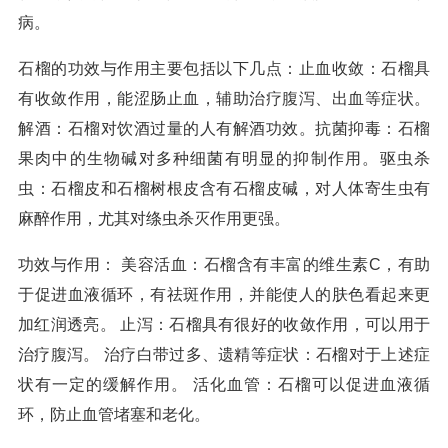
病。
石榴的功效与作用主要包括以下几点：止血收敛：石榴具
有收敛作用，能涩肠止血，辅助治疗腹泻、出血等症状。
解酒：石榴对饮酒过量的人有解酒功效。抗菌抑毒：石榴
果肉中的生物碱对多种细菌有明显的抑制作用。驱虫杀
虫：石榴皮和石榴树根皮含有石榴皮碱，对人体寄生虫有
麻醉作用，尤其对绦虫杀灭作用更强。
功效与作用： 美容活血：石榴含有丰富的维生素C，有助
于促进血液循环，有祛斑作用，并能使人的肤色看起来更
加红润透亮。 止泻：石榴具有很好的收敛作用，可以用于
治疗腹泻。 治疗白带过多、遗精等症状：石榴对于上述症
状有一定的缓解作用。 活化血管：石榴可以促进血液循
环，防止血管堵塞和老化。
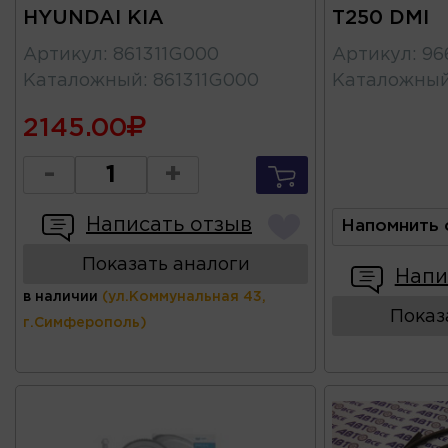
HYUNDAI KIA
T250 DMI
Артикул
:
861311G000
Артикул
:
96
Каталожный
:
861311G000
Каталожны
2145.00
-
+
Написать отзыв
Напомнить 
Показать аналоги
Напи
в наличии
(ул.Коммунальная 43,
Показ
г.Симферополь)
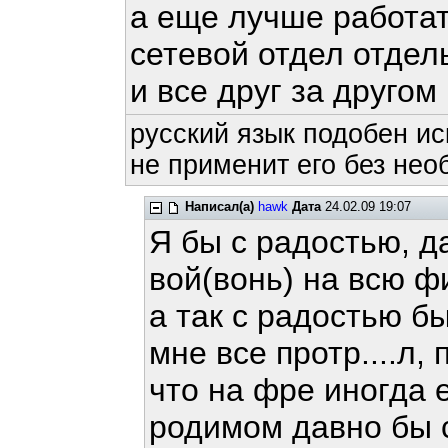
а еще лучше работат
сетевой отдел отдель
и все друг за другом
русский язык подобен ис
не применит его без нео
Написал(а)
hawk
Дата
24.02.09 19:07
Я бы с радостью, д
вой(вонь) на всю фи
а так с радостью бы
мне все протр....л,
что на фре иногда 
родимом давно бы 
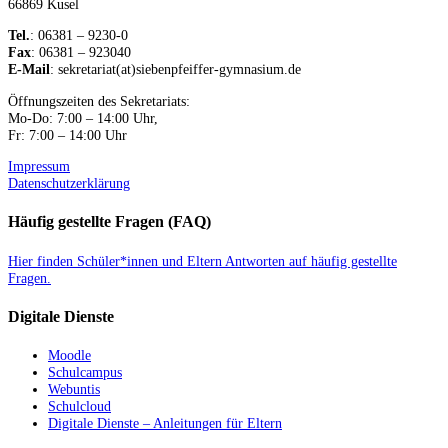
66869 Kusel
Tel.
: 06381 – 9230-0
Fax
: 06381 – 923040
E-Mail
: sekretariat(at)siebenpfeiffer-gymnasium.de
Öffnungszeiten des Sekretariats:
Mo-Do: 7:00 – 14:00 Uhr,
Fr: 7:00 – 14:00 Uhr
Impressum
Datenschutzerklärung
Häufig gestellte Fragen (FAQ)
Hier finden Schüler*innen und Eltern Antworten auf häufig gestellte
Fragen.
Digitale Dienste
Moodle
Schulcampus
Webuntis
Schulcloud
Digitale Dienste – Anleitungen für Eltern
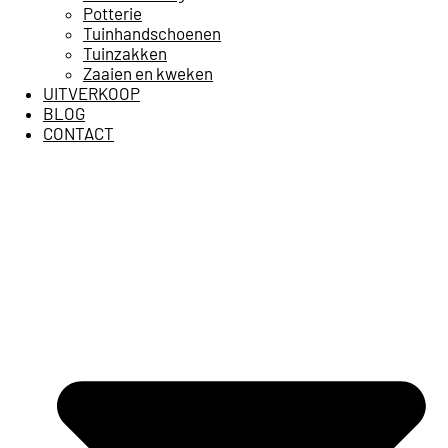
Potterie
Tuinhandschoenen
Tuinzakken
Zaaien en kweken
UITVERKOOP
BLOG
CONTACT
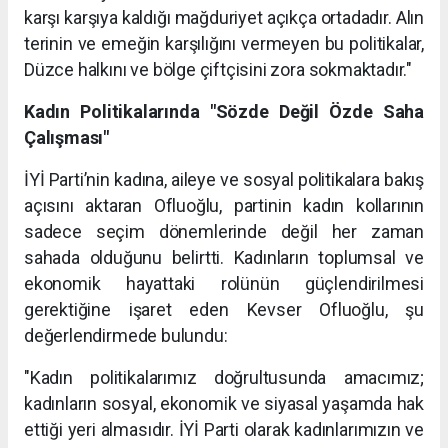
karşı karşıya kaldığı mağduriyet açıkça ortadadır. Alın
terinin ve emeğin karşılığını vermeyen bu politikalar,
Düzce halkını ve bölge çiftçisini zora sokmaktadır."
Kadın Politikalarında "Sözde Değil Özde Saha
Çalışması"
İYİ Parti’nin kadına, aileye ve sosyal politikalara bakış
açısını aktaran Ofluoğlu, partinin kadın kollarının
sadece seçim dönemlerinde değil her zaman
sahada olduğunu belirtti. Kadınların toplumsal ve
ekonomik hayattaki rolünün güçlendirilmesi
gerektiğine işaret eden Kevser Ofluoğlu, şu
değerlendirmede bulundu:
"Kadın politikalarımız doğrultusunda amacımız;
kadınların sosyal, ekonomik ve siyasal yaşamda hak
ettiği yeri almasıdır. İYİ Parti olarak kadınlarımızın ve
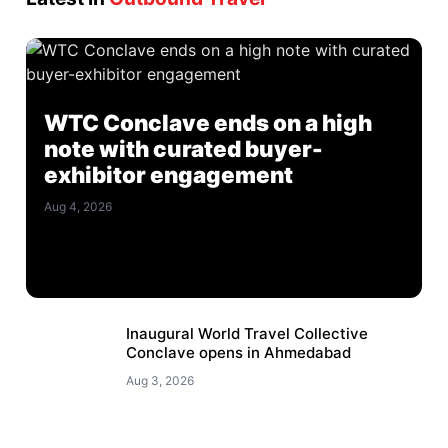
WTC Conclave ends on a high
note with curated buyer-
exhibitor engagement
Aug 4, 2026
Inaugural World Travel Collective
Conclave opens in Ahmedabad
Aug 3, 2026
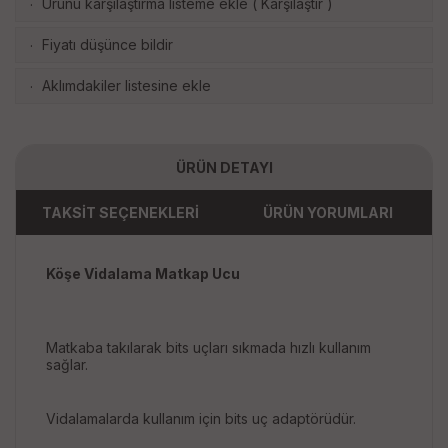
Ürünü karşılaştırma listeme ekle
(
Karşılaştır
)
·
Fiyatı düşünce bildir
·
Aklımdakiler listesine ekle
·
ÜRÜN DETAYI
TAKSİT SEÇENEKLERİ
ÜRÜN YORUMLARI
Köşe Vidalama Matkap Ucu
Matkaba takılarak bits uçları sıkmada hızlı kullanım
sağlar.
Vidalamalarda kullanım için bits uç adaptörüdür.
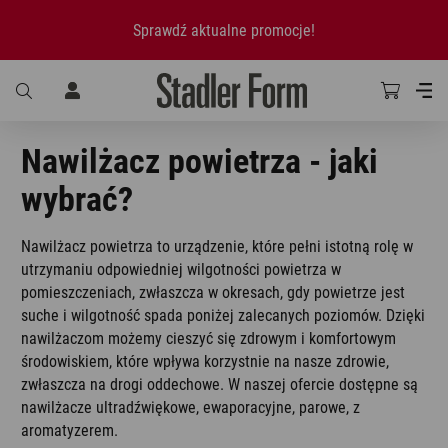
Sprawdź aktualne promocje!
Nawilżacz powietrza - jaki
wybrać?
Nawilżacz powietrza to urządzenie, które pełni istotną rolę w
utrzymaniu odpowiedniej wilgotności powietrza w
pomieszczeniach, zwłaszcza w okresach, gdy powietrze jest
suche i wilgotność spada poniżej zalecanych poziomów. Dzięki
nawilżaczom możemy cieszyć się zdrowym i komfortowym
środowiskiem, które wpływa korzystnie na nasze zdrowie,
zwłaszcza na drogi oddechowe. W naszej ofercie dostępne są
nawilżacze ultradźwiękowe, ewaporacyjne, parowe, z
aromatyzerem.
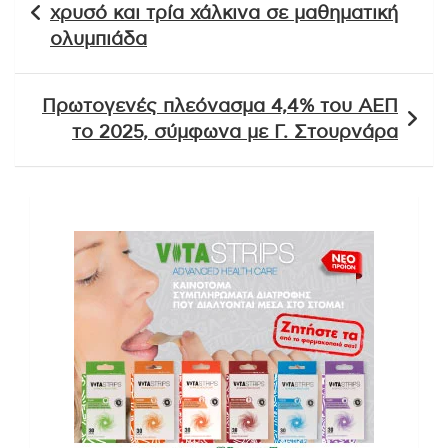
άρθρων
χρυσό και τρία χάλκινα σε μαθηματική
ολυμπιάδα
Πρωτογενές πλεόνασμα 4,4% του ΑΕΠ
το 2025, σύμφωνα με Γ. Στουρνάρα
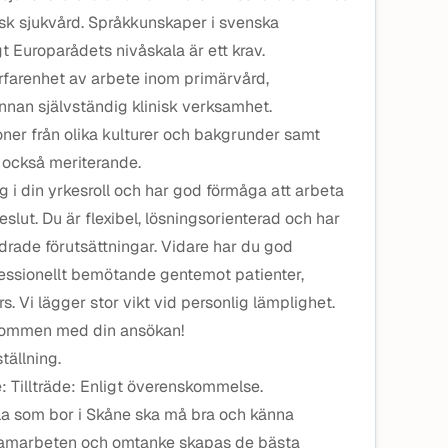
sk sjukvård. Språkkunskaper i svenska
t Europarådets nivåskala är ett krav.
rfarenhet av arbete inom primärvård,
nan självständig klinisk verksamhet.
ner från olika kulturer och bakgrunder samt
r också meriterande.
gg i din yrkesroll och har god förmåga att arbeta
slut. Du är flexibel, lösningsorienterad och har
ändrade förutsättningar. Vidare har du god
essionellt bemötande gentemot patienter,
. Vi lägger stor vikt vid personlig lämplighet.
lkommen med din ansökan!
tällning.
de: Tillträde: Enligt överenskommelse.
alla som bor i Skåne ska må bra och känna
samarbeten och omtanke skapas de bästa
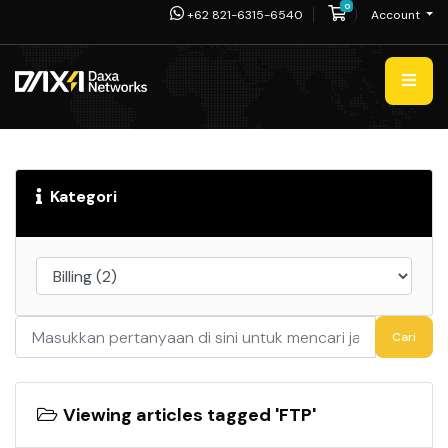
0
Shopping Cart
+62 821-6315-6540
Account
Kategori
Cari
Viewing articles tagged 'FTP'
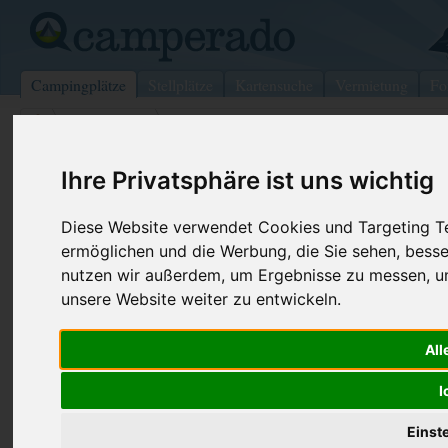
Campingplätze
Stellplätze
Kartensuche
Vermietung
Fo
>
Niederlande
>
Terschelling Hee
Camping Cupido
Ihre Privatsphäre ist uns wichtig
Terschelling Hee - Niederlande
Diese Website verwendet Cookies und Targeting Tec
ermöglichen und die Werbung, die Sie sehen, besse
Kontaktdaten:
Telefon:
0562 44221
nutzen wir außerdem, um Ergebnisse zu messen, 
Camping Cupido
unsere Website weiter zu entwickeln.
Fax:
0562 44221
Hee 8
8882 Terschelling Hee
Internet:
http://www.
All
Niederlande
(64 Aufrufe)
I
Preise
Umgebung
Kontakt
Bilder (0)
Überblick
Einst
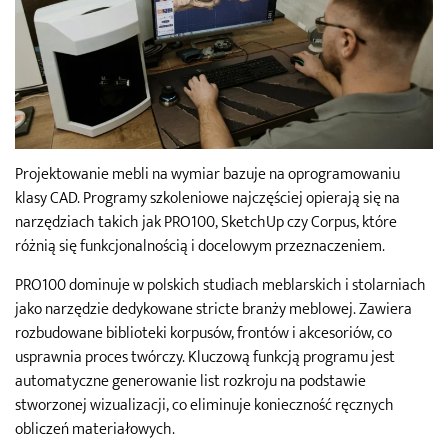
Projektowanie mebli na wymiar bazuje na oprogramowaniu
klasy CAD. Programy szkoleniowe najczęściej opierają się na
narzędziach takich jak PRO100, SketchUp czy Corpus, które
różnią się funkcjonalnością i docelowym przeznaczeniem.
PRO100 dominuje w polskich studiach meblarskich i stolarniach
jako narzędzie dedykowane stricte branży meblowej. Zawiera
rozbudowane biblioteki korpusów, frontów i akcesoriów, co
usprawnia proces twórczy. Kluczową funkcją programu jest
automatyczne generowanie list rozkroju na podstawie
stworzonej wizualizacji, co eliminuje konieczność ręcznych
obliczeń materiałowych.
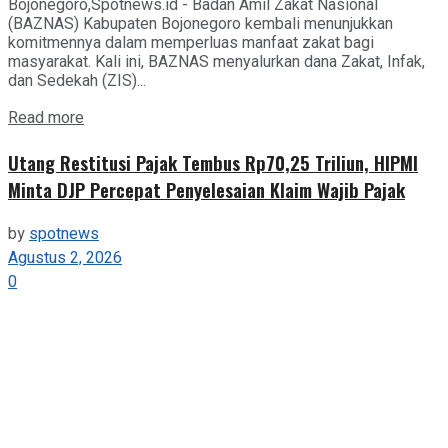
Bojonegoro,Spotnews.id - Badan Amil Zakat Nasional
(BAZNAS) Kabupaten Bojonegoro kembali menunjukkan
komitmennya dalam memperluas manfaat zakat bagi
masyarakat. Kali ini, BAZNAS menyalurkan dana Zakat, Infak,
dan Sedekah (ZIS)...
Details
Read more
Utang Restitusi Pajak Tembus Rp70,25 Triliun, HIPMI
Minta DJP Percepat Penyelesaian Klaim Wajib Pajak
by
spotnews
Agustus 2, 2026
0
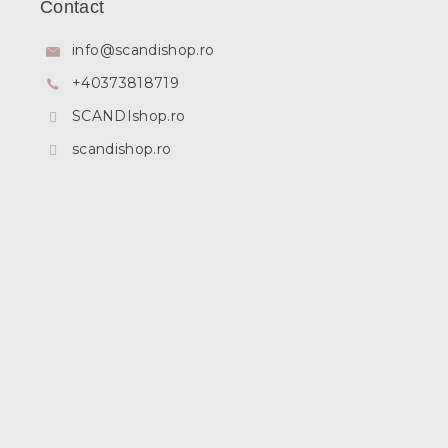
Contact
s
o
info
@
scandishop.ro
l
+40373818719
SCANDIshop.ro
scandishop.ro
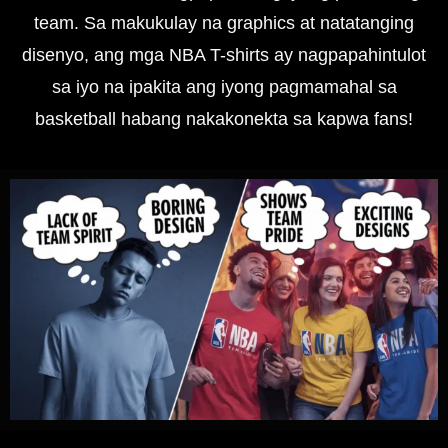
team. Sa makukulay na graphics at natatanging
disenyo, ang mga NBA T-shirts ay nagpapahintulot
sa iyo na ipakita ang iyong pagmamahal sa
basketball habang nakakonekta sa kapwa fans!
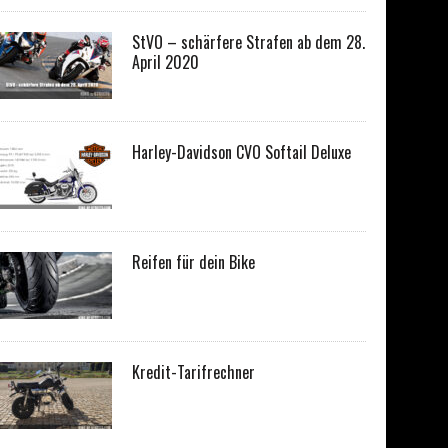
StVO – schärfere Strafen ab dem 28.
April 2020
Harley-Davidson CVO Softail Deluxe
Reifen für dein Bike
Kredit-Tarifrechner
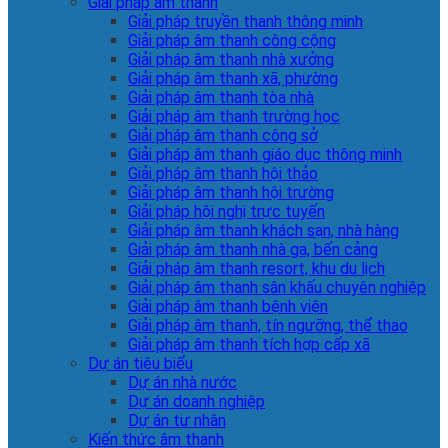
Giải pháp âm thanh
Giải pháp truyền thanh thông minh
Giải pháp âm thanh công cộng
Giải pháp âm thanh nhà xưởng
Giải pháp âm thanh xã, phường
Giải pháp âm thanh tòa nhà
Giải pháp âm thanh trường học
Giải pháp âm thanh công sở
Giải pháp âm thanh giáo dục thông minh
Giải pháp âm thanh hội thảo
Giải pháp âm thanh hội trường
Giải pháp hội nghị trực tuyến
Giải pháp âm thanh khách sạn, nhà hàng
Giải pháp âm thanh nhà ga, bến cảng
Giải pháp âm thanh resort, khu du lịch
Giải pháp âm thanh sân khấu chuyên nghiệp
Giải pháp âm thanh bệnh viện
Giải pháp âm thanh, tín ngưỡng, thể thao
Giải pháp âm thanh tích hợp cấp xã
Dự án tiêu biểu
Dự án nhà nước
Dự án doanh nghiệp
Dự án tư nhân
Kiến thức âm thanh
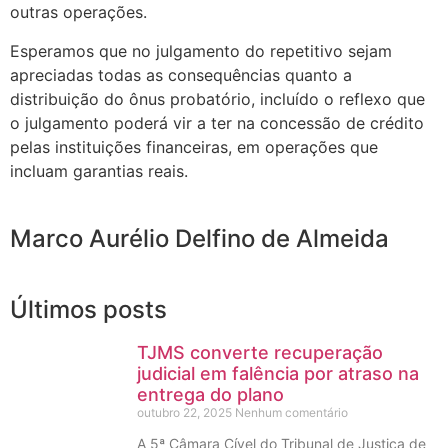
outras operações.
Esperamos que no julgamento do repetitivo sejam
apreciadas todas as consequências quanto a
distribuição do ônus probatório, incluído o reflexo que
o julgamento poderá vir a ter na concessão de crédito
pelas instituições financeiras, em operações que
incluam garantias reais.
Marco Aurélio Delfino de Almeida
Últimos posts
TJMS converte recuperação
judicial em falência por atraso na
entrega do plano
outubro 22, 2025
Nenhum comentário
A 5ª Câmara Cível do Tribunal de Justiça de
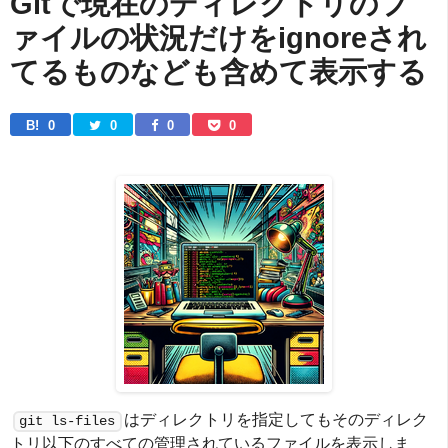
Gitで現在のディレクトリのフ
ァイルの状況だけをignoreされ
てるものなども含めて表示する
B! 
0
0
0
0
はディレクトリを指定してもそのディレク
git ls-files
トリ以下のすべての管理されているファイルを表示しま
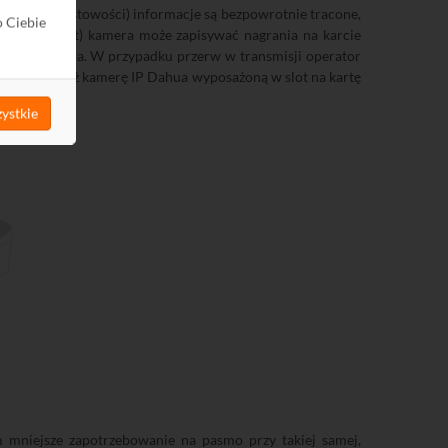
a jej przepustowości) informacje są bezpowrotnie tracone,
o Ciebie
eplenishment) kamera może zapisywać nagrania na karcie
o rejestratora. W przypadku przerw w transmisji operator
siadać również kamerę IP Dahua wyposażoną w slot na kartę
ystkie
 mniejsze zapotrzebowanie na pasmo przy takiej samej,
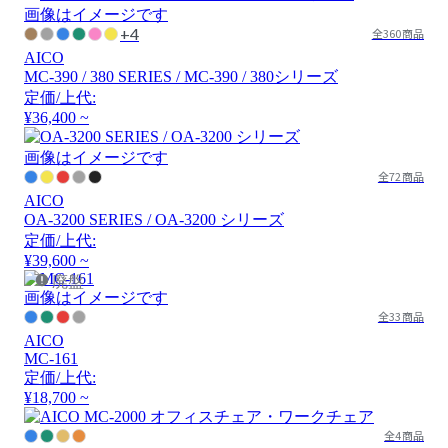
画像はイメージです
+4
全360商品
AICO
MC-390 / 380 SERIES / MC-390 / 380シリーズ
定価/上代:
¥36,400 ~
画像はイメージです
全72商品
AICO
OA-3200 SERIES / OA-3200 シリーズ
定価/上代:
¥39,600 ~
廃盤
画像はイメージです
全33商品
AICO
MC-161
定価/上代:
¥18,700 ~
全4商品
+ + +
Write out word for word the lines of the listing above from the line with "basketball habang nakakonekta sa kapwa fans!" to the line with "apreciadas todas as consequências quanto a", taking in both of those lines but no pictures.

basketball habang nakakonekta sa kapwa fans!
StVO – schärfere Strafen ab dem 28.
April 2020
Harley-Davidson CVO Softail Deluxe
Reifen für dein Bike
Kredit-Tarifrechner
Giải pháp âm thanh
Giải pháp truyền thanh thông minh
Giải pháp âm thanh công cộng
Giải pháp âm thanh nhà xưởng
Giải pháp âm thanh xã, phường
Giải pháp âm thanh tòa nhà
Giải pháp âm thanh trường học
Giải pháp âm thanh công sở
Giải pháp âm thanh giáo dục thông minh
Giải pháp âm thanh hội thảo
Giải pháp âm thanh hội trường
Giải pháp hội nghị trực tuyến
Giải pháp âm thanh khách sạn, nhà hàng
Giải pháp âm thanh nhà ga, bến cảng
Giải pháp âm thanh resort, khu du lịch
Giải pháp âm thanh sân khấu chuyên nghiệp
Giải pháp âm thanh bệnh viện
Giải pháp âm thanh, tín ngưỡng, thể thao
Giải pháp âm thanh tích hợp cấp xã
Dự án tiêu biểu
Dự án nhà nước
Dự án doanh nghiệp
Dự án tư nhân
Kiến thức âm thanh
outras operações.
Esperamos que no julgamento do repetitivo sejam
apreciadas todas as consequências quanto a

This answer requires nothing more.